Hao (Peter) Yu (original) (raw)

IMG_3078.jpg

New York City, 2023.12

Hello, I’m Peter Yu, a MSc. (Thesis) student at McGill University and Mila. I’m supervised by Prof. David Ifeoluwa Adelani on multilingual language processing and low-resource languages. I am also collaborating with Shiwei Tong in Tencent, working on RAG and diffusion model on time series. Start from my undergraduate studies, I was supervised by Prof. Reihaneh Rabbany in detecting misinformation detection with RAG (continue working as collaborator).

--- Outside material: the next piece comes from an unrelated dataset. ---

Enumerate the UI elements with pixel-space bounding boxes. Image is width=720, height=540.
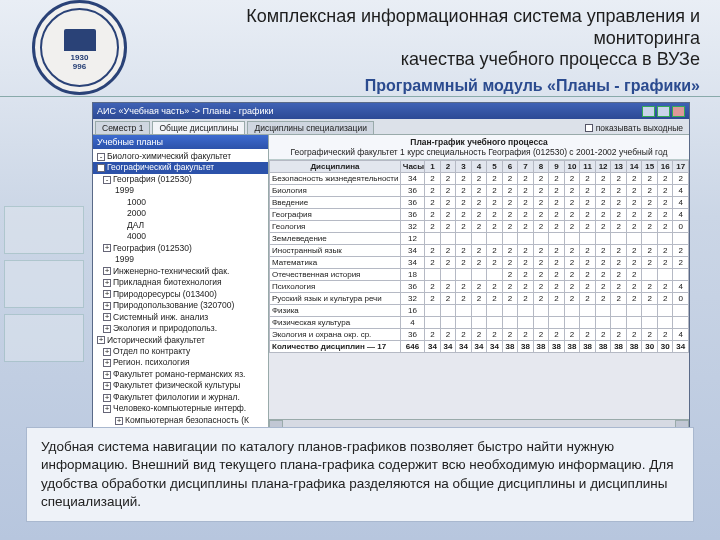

Currently, my focus will be on advancing retrieval systems that adapt to human feedback. This research addresses critical challenges in current AI systems, specifically model staleness and knowledge conflicts, through unified knowledge embedding and preference-optimized knowledge distillation. Looking ahead, I aspire to develop AI systems that continuously learn and evolve by integrating human preferences and expertise, drawing inspiration from systems like Google Search which leverages user engagement as a quality signal.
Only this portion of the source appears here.